How much does it cost? This cost me less than 75p per person.
What are the benefits? This recipe includes at least two of your five a day, is an excellent source of fibre and is totally vegetarian friendly.
Okay, so if you’re seriously watching what you eat, a big dish of pasta loaded with cheese might not be your first choice. I get that. But with #ThisGirlEats, it’s all about making conscious decisions to choose healthier options without completely boycotting the things I love – like oodles of pasta and cheese!
There are plenty of reasons that you shouldn’t write this dish off right away. It’s made with a fresh, light tomato sauce instead of a heavy cream, and replaces meat with loads of vegetables instead. Top that off by wholewheat pasta and low fat cheese and this recipe is already a more nutritious choice.

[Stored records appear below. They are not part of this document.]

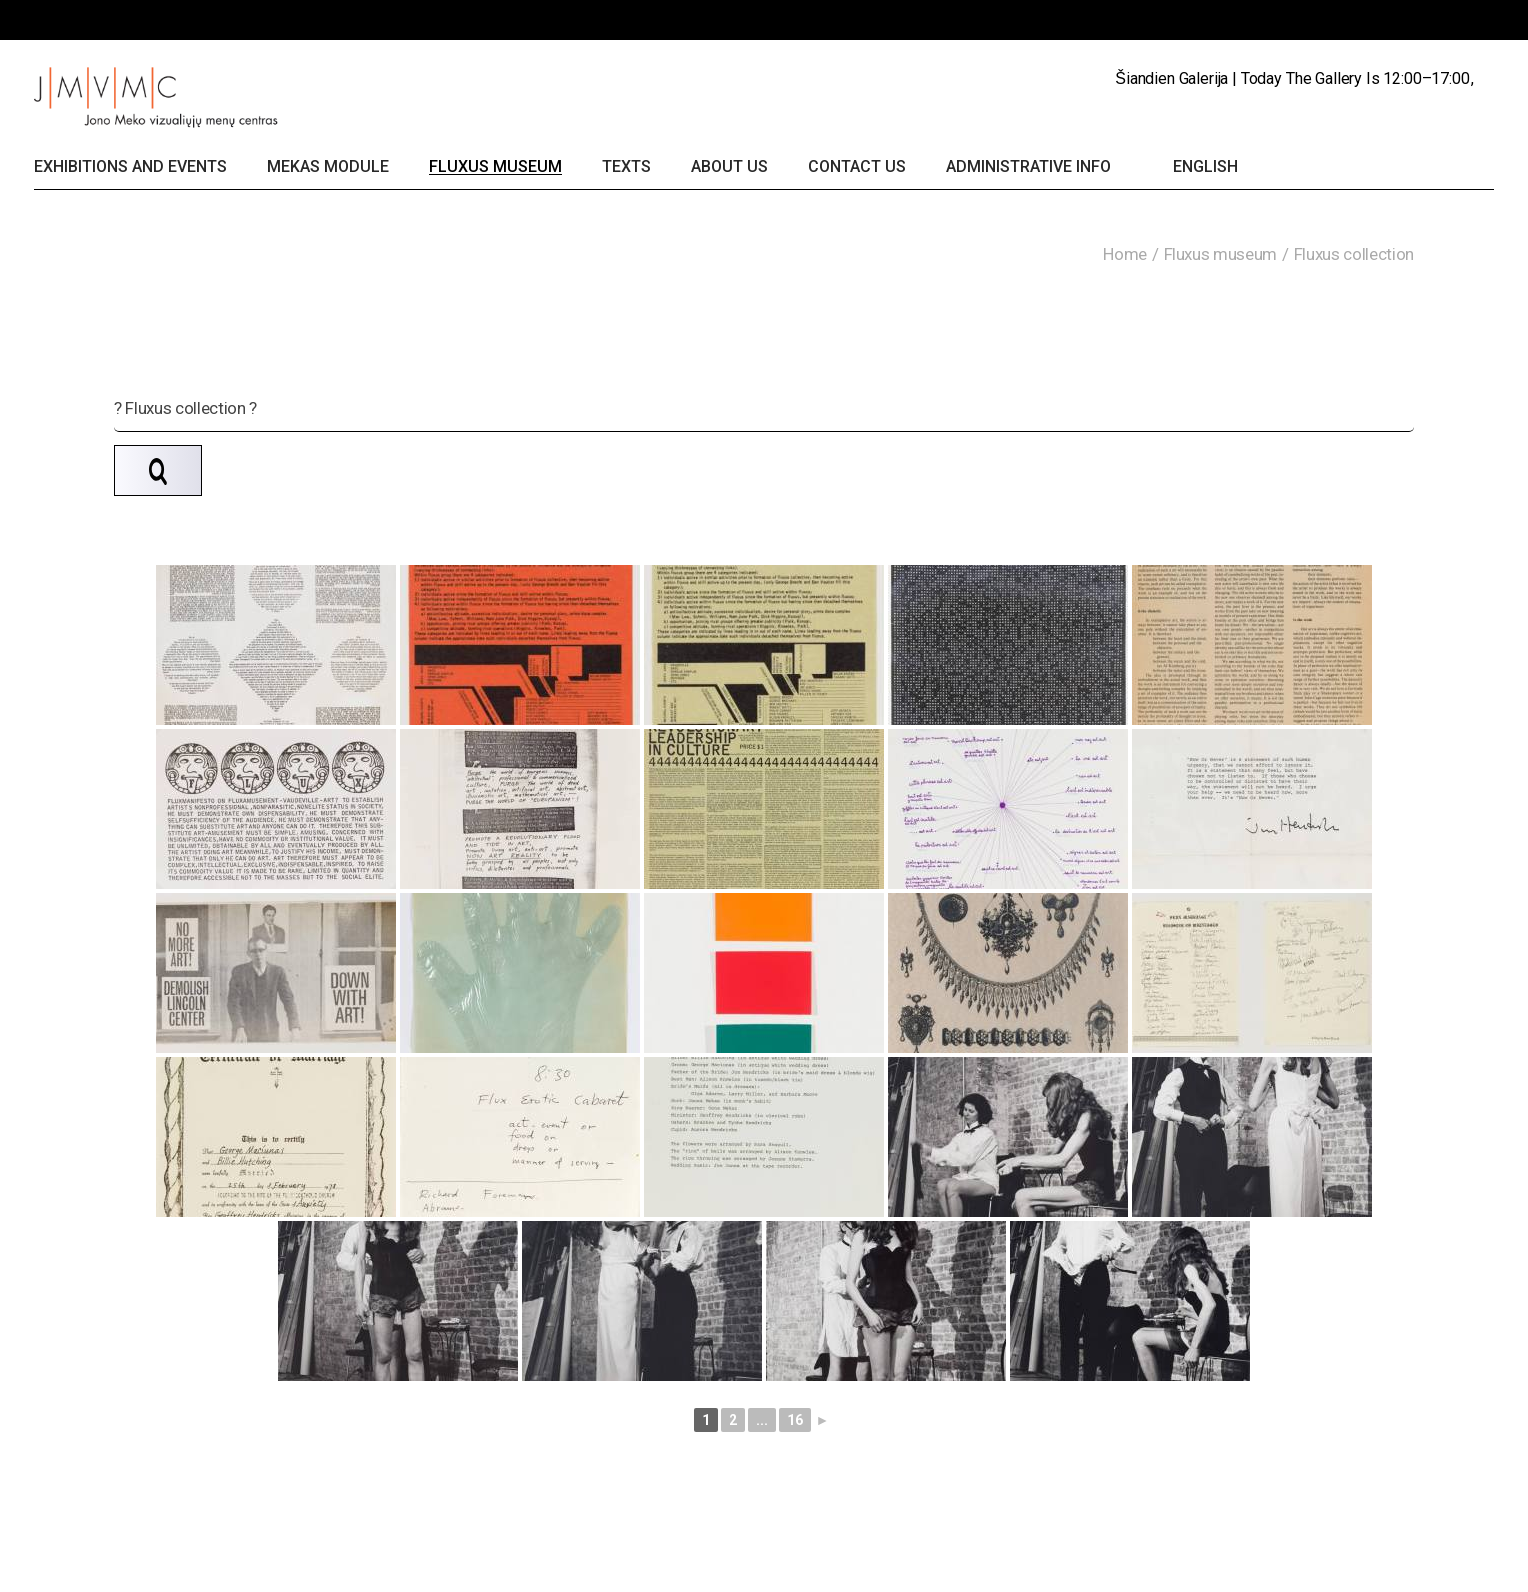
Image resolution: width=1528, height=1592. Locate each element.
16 (795, 1420)
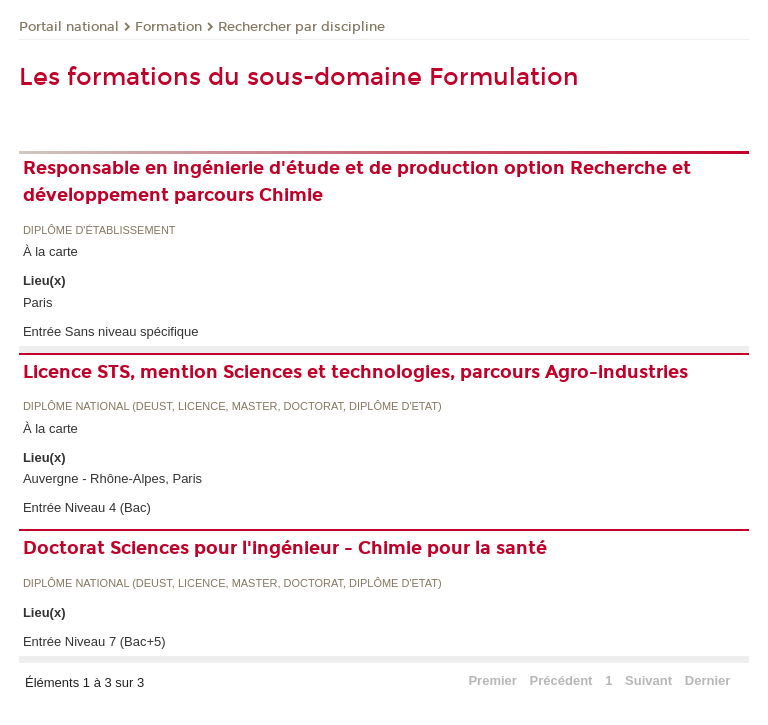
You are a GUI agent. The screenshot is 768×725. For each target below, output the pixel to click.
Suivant (648, 680)
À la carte (50, 251)
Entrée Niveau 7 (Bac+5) (94, 641)
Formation (168, 27)
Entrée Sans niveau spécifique (111, 331)
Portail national (69, 27)
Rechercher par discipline (301, 27)
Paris (38, 302)
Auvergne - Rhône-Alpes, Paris (112, 478)
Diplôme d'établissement (99, 230)
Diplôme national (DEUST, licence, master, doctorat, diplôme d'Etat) (232, 406)
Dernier (708, 680)
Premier (492, 680)
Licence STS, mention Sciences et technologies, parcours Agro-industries (355, 372)
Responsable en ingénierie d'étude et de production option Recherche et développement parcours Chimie (357, 181)
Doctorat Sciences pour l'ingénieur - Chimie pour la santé (285, 548)
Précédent (561, 680)
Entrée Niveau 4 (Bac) (87, 507)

It’s a hearty, filling recipe, but cheap to make. It’s versatile, too, made up of mostly store cupboard ingredients and all the vegetables I’ve used can be swapped for something else if you prefer.
140g Wholewheat Pasta
1 Carton of Passata
2 Medium Onions, Diced
1 Bell Pepper, Diced
5 Mushrooms, Diced
5 Cherry Tomatoes, Halved
3 Tbsp of Sweetcorn (Fresh or Frozen)
1/2 Cup of Grated Low Fat Cheddar Cheese
1/2 Cup of Grated Low Fat Mozzarella Cheese
We want this to be as packed with flavour as possible, so make sure everything about this dish is seasoned well. Salt the water for the pasta, for a start. Follow that by adding some dried garlic whilst frying off the vegetables and, once the passata is in the pan, throw in some salt, pepper, garlic flakes, dried basil, dried oregano and a pinch of chilli flakes if you fancy a kick. And, finally, before you pop your pasta bake into the oven, sprinkle a generous touch of dried oregano on top.
So, this is how I did it…
1. Stick the pasta in a pot of boiling water and cook according to packet instructions – let’s say 10-15 minutes, ish.
2. Fry the onion and peppers for a minute or two on a pretty high heat before adding the mushroom, cherry tomatoes and sweetcorn, along with some garlic and tomato purée, for a total of 5 minutes or so. You want the vegetables to soften, but still have some texture. No-one wants a bowl of mush!
3. Pour the passata into the pan, throw in your seasoning and cook through for another 5 minutes or so on a medium heat.
4. Drain the pasta and stir into the sauce. Layer the combo in an ovenproof dish and top each layer with cheese – one layer of pasta, top with cheese, one layer of pasta, top with cheese, etc. Finish with hefty sprinkle of oregano.
5. Cook in oven on around 200°C for another 5 minutes.
6. Remove from the oven, and sprinkle over the dried oregano (and a tiny dash of parmesan if you wish, but note that this probably isn’t suitable for vegetarians) on top to finish it off.